#### Your goal:
Where the data below begins, start retyping exactly, and end on the line with "ur dengan penampilan", which is included; no picture goes in.

[Saved entries]
====

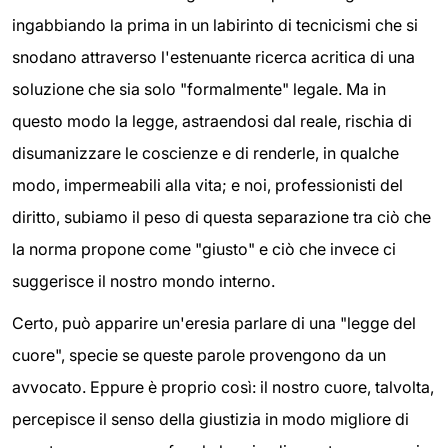
ingabbiando la prima in un labirinto di tecnicismi che si
snodano attraverso l'estenuante ricerca acritica di una
soluzione che sia solo "formalmente" legale. Ma in
questo modo la legge, astraendosi dal reale, rischia di
disumanizzare le coscienze e di renderle, in qualche
modo, impermeabili alla vita; e noi, professionisti del
diritto, subiamo il peso di questa separazione tra ciò che
la norma propone come "giusto" e ciò che invece ci
suggerisce il nostro mondo interno.
Certo, può apparire un'eresia parlare di una "legge del
cuore", specie se queste parole provengono da un
avvocato. Eppure è proprio così: il nostro cuore, talvolta,
percepisce il senso della giustizia in modo migliore di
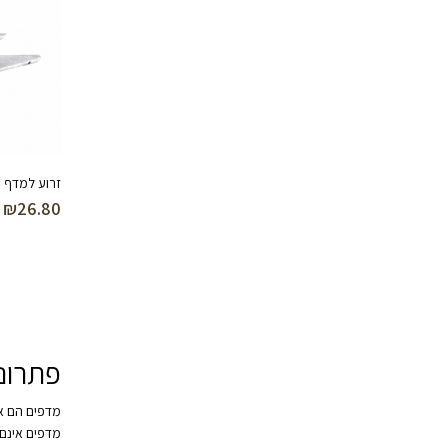
זרוע למדף 470 מ”מ (לבן)
₪
26.80
פתרונו
מדפים הם אח
מדפים אינם 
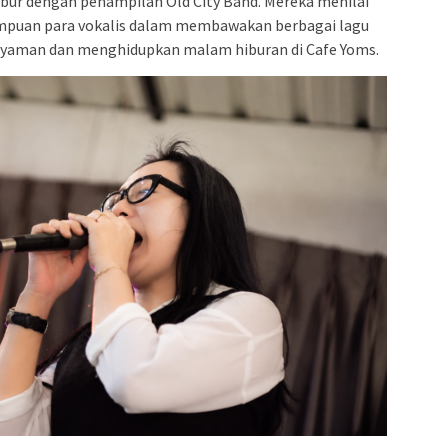
ur dengan penampilan Old City Band. Mereka menilai
mpuan para vokalis dalam membawakan berbagai lagu
yaman dan menghidupkan malam hiburan di Cafe Yoms.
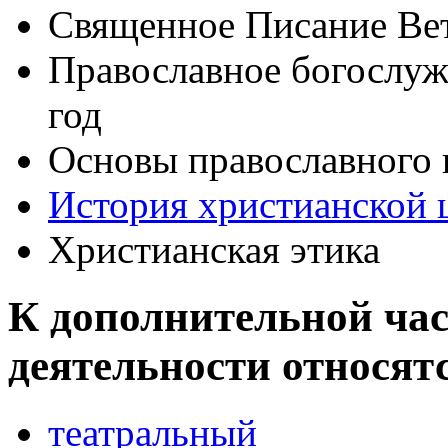
Священное Писание Вет
Православное богослуж
год
Основы православного 
История христианской 
Христианская этика
К дополнительной час
деятельности относят
театральный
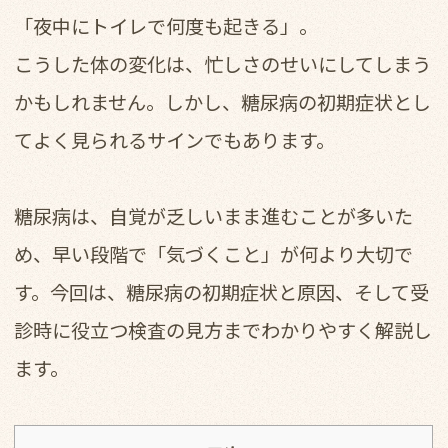
「夜中にトイレで何度も起きる」。
こうした体の変化は、忙しさのせいにしてしまう
かもしれません。しかし、糖尿病の初期症状とし
てよく見られるサインでもあります。
糖尿病は、自覚が乏しいまま進むことが多いた
め、早い段階で「気づくこと」が何より大切で
す。今回は、糖尿病の初期症状と原因、そして受
診時に役立つ検査の見方までわかりやすく解説し
ます。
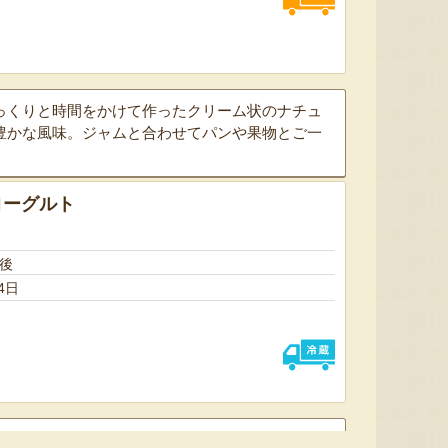
予約注文：新潟産 アールスメロ
ン（盆メロン）
予約注文：新潟県産 梨
予約注文
っくりと時間をかけて作ったクリーム状のナチュ
『情熱野菜の太田農園』
『くまの森ファーム』
豊かな風味。ジャムと合わせてパンや果物とご一
ヨーグルト
日後
8月7日 22:07 [神奈川県]
8月7日 21:55 [新潟県]
8月7
4日
製クリームで作った「モッツァレラチーズ」と、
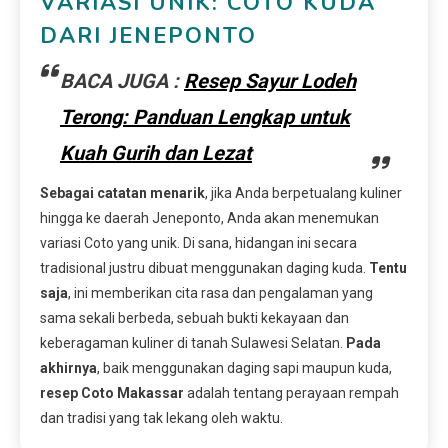
VARIASI UNIK: COTO KUDA
DARI JENEPONTO
BACA JUGA :
Resep Sayur Lodeh
Terong: Panduan Lengkap untuk
Kuah Gurih dan Lezat
Sebagai catatan menarik
, jika Anda berpetualang kuliner
hingga ke daerah Jeneponto, Anda akan menemukan
variasi Coto yang unik. Di sana, hidangan ini secara
tradisional justru dibuat menggunakan daging kuda.
Tentu
saja
, ini memberikan cita rasa dan pengalaman yang
sama sekali berbeda, sebuah bukti kekayaan dan
keberagaman kuliner di tanah Sulawesi Selatan.
Pada
akhirnya
, baik menggunakan daging sapi maupun kuda,
resep Coto Makassar
adalah tentang perayaan rempah
dan tradisi yang tak lekang oleh waktu.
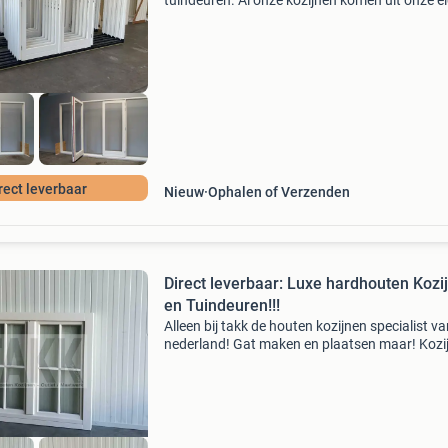
tuindeuren. Al onze kozijnen komen uit onze e
productie en zijn gemaakt van duurzaam mera
mahonie hardhout . Onze tuindeuren worden 
gegrond, incl
rect leverbaar
Nieuw
Ophalen of Verzenden
Direct leverbaar: Luxe hardhouten Kozi
en Tuindeuren!!!
Alleen bij takk de houten kozijnen specialist v
nederland! Gat maken en plaatsen maar! Kozi
plaatsen zonder levertijden en tegen bodempri
Dat kan alleen bij takk kozijnen. U komt langs, 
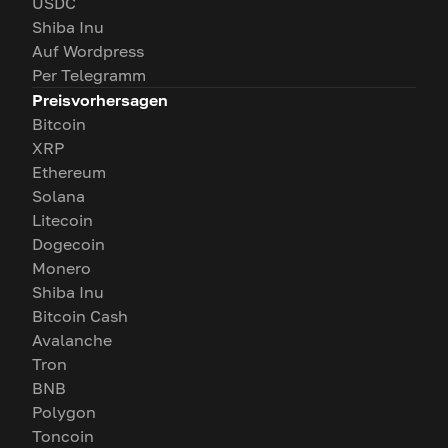
USDC
Shiba Inu
Auf Wordpress
Per Telegramm
Preisvorhersagen
Bitcoin
XRP
Ethereum
Solana
Litecoin
Dogecoin
Monero
Shiba Inu
Bitcoin Cash
Avalanche
Tron
BNB
Polygon
Toncoin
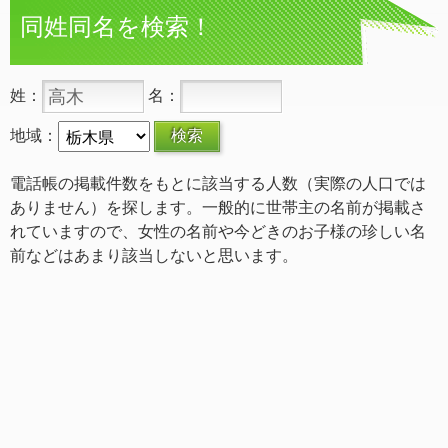
同姓同名を検索！
姓：
名：
地域：
電話帳の掲載件数をもとに該当する人数（実際の人口では
ありません）を探します。一般的に世帯主の名前が掲載さ
れていますので、女性の名前や今どきのお子様の珍しい名
前などはあまり該当しないと思います。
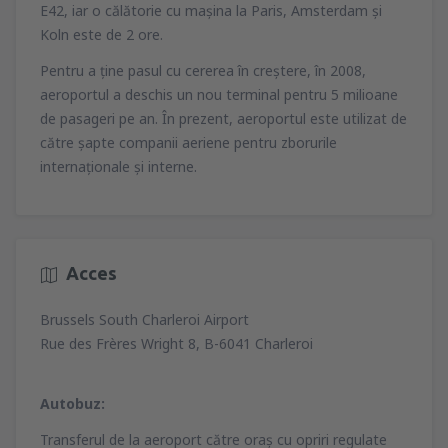
E42, iar o călătorie cu maşina la Paris, Amsterdam şi
Koln este de 2 ore.
Pentru a ţine pasul cu cererea în creştere, în 2008,
aeroportul a deschis un nou terminal pentru 5 milioane
de pasageri pe an. În prezent, aeroportul este utilizat de
către şapte companii aeriene pentru zborurile
internaţionale şi interne.
Acces
Brussels South Charleroi Airport
Rue des Frères Wright 8, B-6041 Charleroi
Autobuz:
Transferul de la aeroport către oraş cu opriri regulate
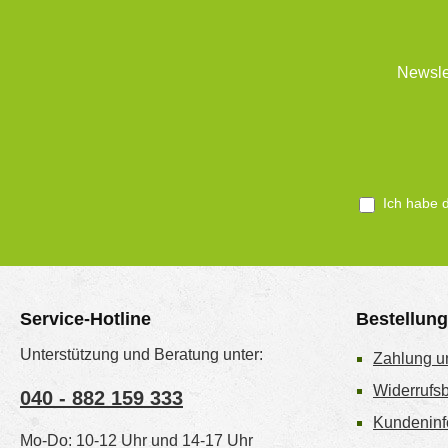
Newsle
Ich habe 
Service-Hotline
Bestellun
Unterstützung und Beratung unter:
Zahlung u
Widerrufs
040 - 882 159 333
Kundeninf
Mo-Do: 10-12 Uhr und 14-17 Uhr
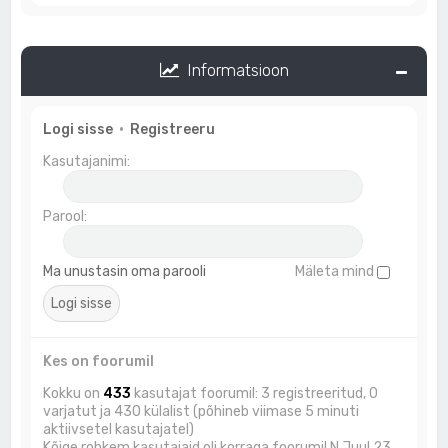
Informatsioon
Logi sisse
•
Registreeru
Kasutajanimi:
Parool:
Ma unustasin oma parooli
Mäleta mind
Kes on foorumil
Kokku on
433
kasutajat foorumil: 3 registreeritud, 0
varjatut ja 430 külalist (põhineb viimase 5 minuti
aktiivsetel kasutajatel)
Kõige rohkem kasutajaid oli korraga foorumil N Juul 23,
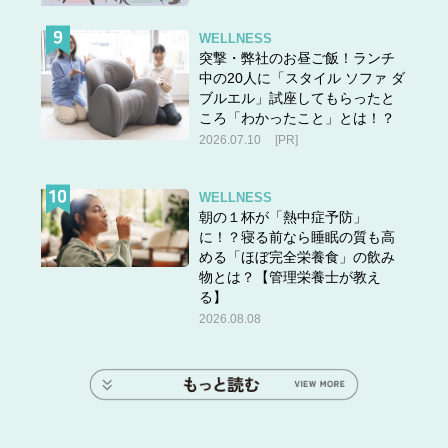
WELLNESS
突撃・弊社のお昼ご飯！ランチ
中の20人に「スタイル ソファ ダ
ブルエル」試座してもらったと
ころ「わかったこと」とは！？
2026.07.10
[PR]
WELLNESS
朝の１杯が「熱中症予防」
に！？寝る前なら睡眠の質も高
める「ほぼ完全栄養食」の飲み
物とは？【管理栄養士が教え
る】
2026.08.08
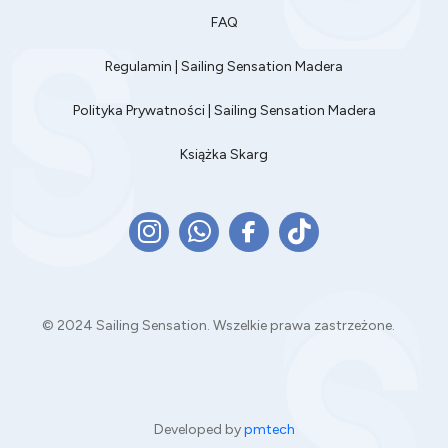
FAQ
Regulamin | Sailing Sensation Madera
Polityka Prywatności | Sailing Sensation Madera
Książka Skarg
© 2024 Sailing Sensation. Wszelkie prawa zastrzeżone.
Developed by
pmtech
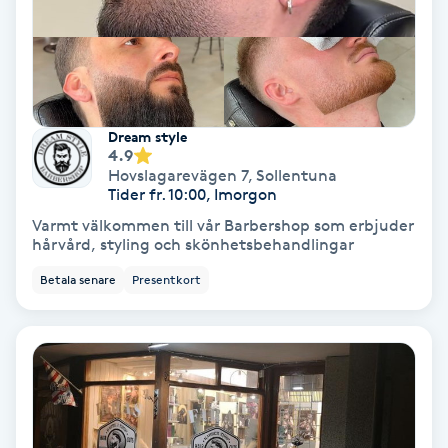
IPL
IPL hårborttagning
Dream style
4.9
IR-massage
Hovslagarevägen 7
,
Sollentuna
J
Tider fr. 10:00, Imorgon
Varmt välkommen till vår Barbershop som erbjuder
Japansk massage
hårvård, styling och skönhetsbehandlingar
K
Betala senare
Presentkort
K18
Katun fransar
Kemisk peeling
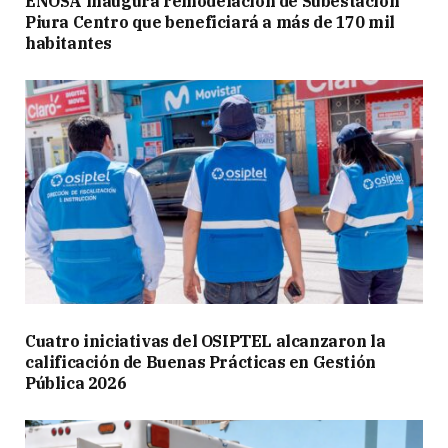
ENOSA inaugura remodelación de Subestación
Piura Centro que beneficiará a más de 170 mil
habitantes
Cuatro iniciativas del OSIPTEL alcanzaron la
calificación de Buenas Prácticas en Gestión
Pública 2026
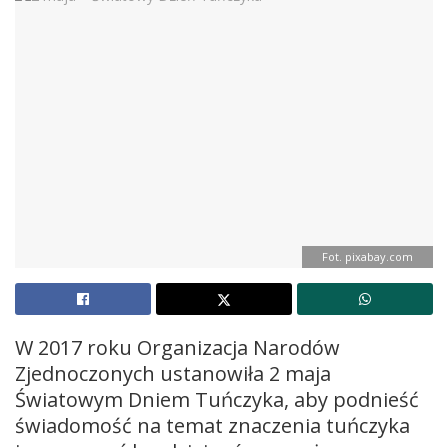
Fot. pixabay.com
W 2017 roku Organizacja Narodów
Zjednoczonych ustanowiła 2 maja
Światowym Dniem Tuńczyka, aby podnieść
świadomość na temat znaczenia tuńczyka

====

#### Response area:
ingabbiando la prima in un labirinto di tecnicismi che si
snodano attraverso l'estenuante ricerca acritica di una
soluzione che sia solo "formalmente" legale. Ma in
questo modo la legge, astraendosi dal reale, rischia di
disumanizzare le coscienze e di renderle, in qualche
modo, impermeabili alla vita; e noi, professionisti del
diritto, subiamo il peso di questa separazione tra ciò che
la norma propone come "giusto" e ciò che invece ci
suggerisce il nostro mondo interno.
Certo, può apparire un'eresia parlare di una "legge del
cuore", specie se queste parole provengono da un
avvocato. Eppure è proprio così: il nostro cuore, talvolta,
percepisce il senso della giustizia in modo migliore di
זרוע למדף 470 מ”מ (לבן)
₪
26.80
פתרונו
מדפים הם אח
מדפים אינם 
ur dengan penampilan Old City Band. Mereka menilai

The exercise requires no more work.